Cray XMT
Cray XMT is a scalable multithreaded shared memory supercomputer architecture by Cray, based on the third generation of the Tera MTA architecture, targeted at large graph problems. Presented in 2005, it supersedes the earlier unsuccessful Cray MTA-2. It uses the Threadstorm3 CPUs inside Cray XT3 blades. Designed to make use of commodity parts and existing subsystems for other commercial systems, it alleviated the shortcomings of Cray MTA-2's high cost of fully custom manufacture and support. It brought various substantial improvements over Cray MTA-2, most notably nearly tripling the peak performance, and vastly increased maximum CPU count to 8,192 and maximum memory to 128 TB, with a data TLB of maximal 512 TB.
Cray XMT uses a scrambled content-addressable memory model on DDR1 ECC modules to implicitly load-balance memory access across the whole shared global address space of the system. Use of 4 additional Extended Memory Semantics bits per 64-bit memory word enables lightweight, fine-grained synchronization on all memory. There are no hardware interrupts and hardware threads are allocated by an instruction, not the OS.

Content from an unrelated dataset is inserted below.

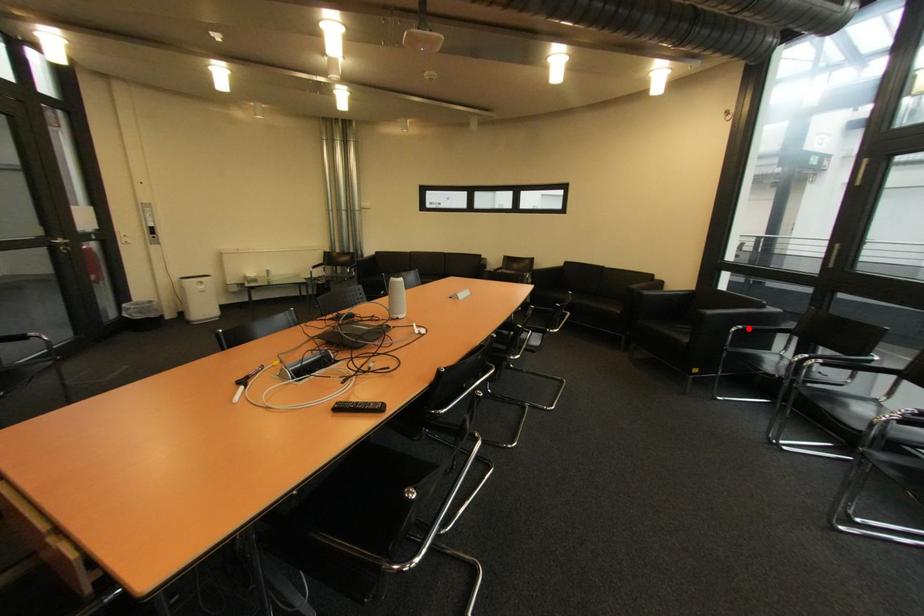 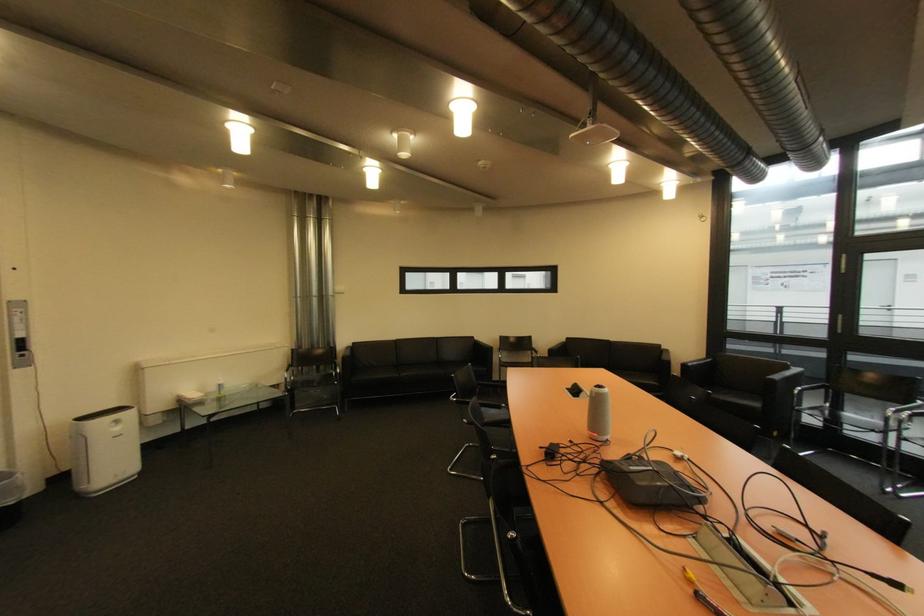 Question: I am providing you with two images of the same scene from different viewpoints. Image1 has a red point marked. In image2, the corresponding 3D location appears at what relative position? Reply with the corresponding letter.

Choices:
 (A) Closer
 (B) Farther

Answer: (A) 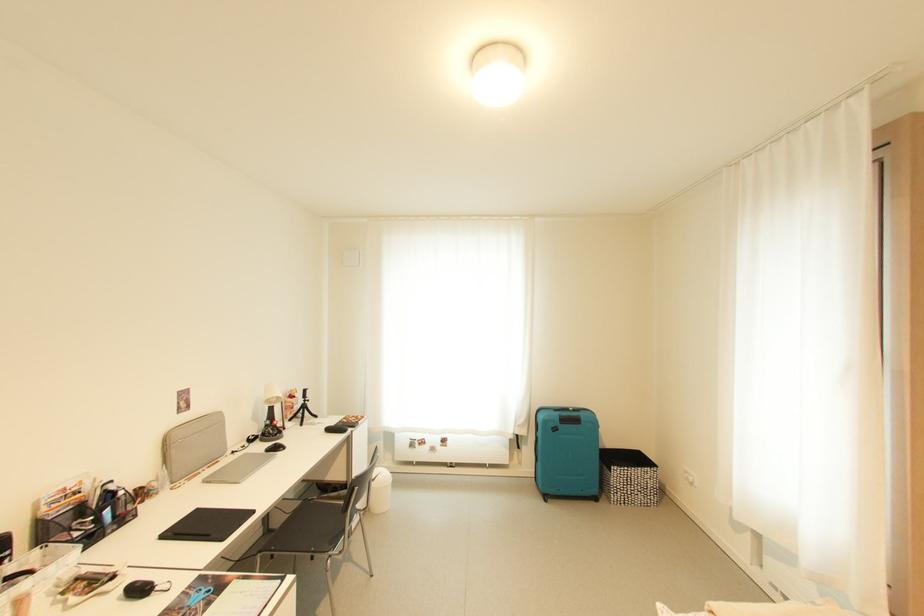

Front-end and back-end communicate through the LUC interface, a RPC-style bidirectional client/server interface.
Threadstorm3
Threadstorm3 is a 64-bit single-core VLIW barrel processor with 128 hardware streams, onto each a software thread can be mapped, running at 500 MHz and using the MTA instruction set or a superset of it. It has a 128KB, 4-way associative data buffer. Each Threadstorm3 has 128 separate register sets and program counters, which are fairly fully context-switched at each cycle. Its estimated peak performance is 1.5 GFLOPS. It has 3 functional units, which receive operations from the same MTA instruction and operate within the same cycle. Each stream has 32 general-purpose registers, 8 target registers and a status word, containing the program counter. High-level control of job allocation across threads is not possible. Due to the MTA's pipeline length of 21, each stream is selected to execute instructions again no prior than 21 cycles later. The TDP of the processor package is 30 W.Due to their thread-level context switch at each cycle, performance of Threadstorm CPUs is not constrained by memory access time. In a simplified model, at each clock cycle an instruction from one of the threads is executed and another memory request is queued with the understanding that by the time the next round of execution is ready the requested data has arrived. This is contrary to many conventional architectures which stall on memory access. The architecture excels in data walking schemes where subsequent memory access cannot be easily predicted and thus wouldn't be well suited to a conventional cache model. Threadstorm's principal architect was Burton J. Smith.